If we turned to historians to measure Americans’ degree of isolation over the centuries, they would probably find periods of growing and lessening social connection. The rough evidence indicates a general decline in isolation. When you think back to, say, a century ago, don’t call up some nostalgic Our Town image (although alienation is a theme in that play). Picture more accurately the millions of immigrants and jobless, farm-less Americans trekking from one part of the country to another, out of touch with family and likely to be trekking again the next year.

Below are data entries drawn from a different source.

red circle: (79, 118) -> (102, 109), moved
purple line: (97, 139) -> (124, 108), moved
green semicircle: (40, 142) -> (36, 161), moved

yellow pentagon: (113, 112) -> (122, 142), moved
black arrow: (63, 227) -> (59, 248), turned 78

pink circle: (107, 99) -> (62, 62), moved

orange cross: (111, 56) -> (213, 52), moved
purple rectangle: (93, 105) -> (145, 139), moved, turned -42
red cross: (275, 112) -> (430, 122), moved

Second, the Internet isn't leaving us hived off in our separate dark basements staring in unblinking hypnotized anomie at glowing rectangles of sedating alienation:
People using the Internet, most studies show, increase the volume of their meaningful social contacts. E-communications do not generally replace in-person contact. True, serious introverts go online to avoid seeing people, but extroverts go online to see people more often. People use new media largely to enhance their existing relationships—say, by sending pictures to grandma—although a forthcoming study shows that many more Americans are meeting life partners online. Internet dating is especially fruitful for Americans who may face problems finding mates, such as gays and older women. Finally, people tell researchers that electronic media have enriched their personal relationships.

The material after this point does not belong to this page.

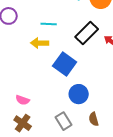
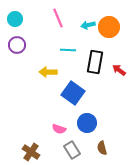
cyan line: (49, 24) -> (68, 50), moved
black rectangle: (87, 33) -> (95, 62), turned -35
pink semicircle: (23, 100) -> (59, 129), moved

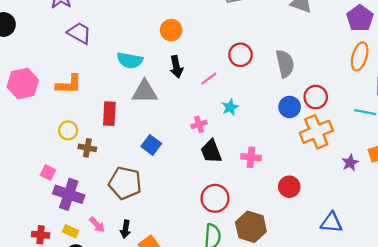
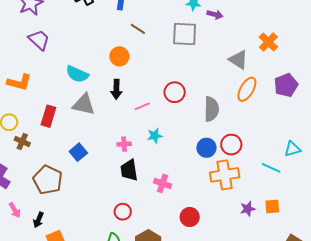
orange ellipse: (360, 56) -> (247, 89), moved
red circle: (215, 198) -> (123, 212), size x0.7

People typically turn new technologies into devices for doing what they have always wanted to do. And people like to stay in touch. A century ago, Americans, especially women, turned two new technologies marketed for other purposes, the telephone and automobile, into “technologies of sociability.”

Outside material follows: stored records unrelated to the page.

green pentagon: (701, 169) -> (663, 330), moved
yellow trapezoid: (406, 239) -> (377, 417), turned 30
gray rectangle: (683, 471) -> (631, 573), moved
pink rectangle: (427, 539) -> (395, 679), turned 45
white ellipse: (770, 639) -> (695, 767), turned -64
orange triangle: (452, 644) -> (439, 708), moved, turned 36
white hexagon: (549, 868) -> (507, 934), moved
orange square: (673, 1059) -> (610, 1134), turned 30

With all due respect to Michael Sandel, this is how one reasons about social life: with evidence.
Here's a question. Why are we so prone to thinking things are going to hell in a handbasket? (Also: what's a handbasket?) As Fischer observes at the outset of his piece, we seem to think we've been getting lonelier for well over a half-century. But we haven't been. In a smart review of Larry Lessig's Republic Lost, Ed Lopez notes that Lessig is the latest in a long line of intellectuals alarmed about corruption and distrust of public institutions, all of whom seem to think that there's something new and especially alarming about corruption and distrust these days. But once you actually stop to think about it, as Lopez does, it looks like same ol' shit. The point is, some of our brightest social theorists seem to over-ready to identify troubling trends or newly urgent problems when there is actually very little evidence of any trend, or that this or that problem has actually deepened. A simple explanation of this sort of error is that we intuitively take our own increasing awareness of a problem as evidence that the problem has become objectively more salient. We should watch out for this.
None of this is to deny that things get worse. Sometimes things get worse! The music kids listen to these days, for example. Just awful. No doubt there's evidence to this effect.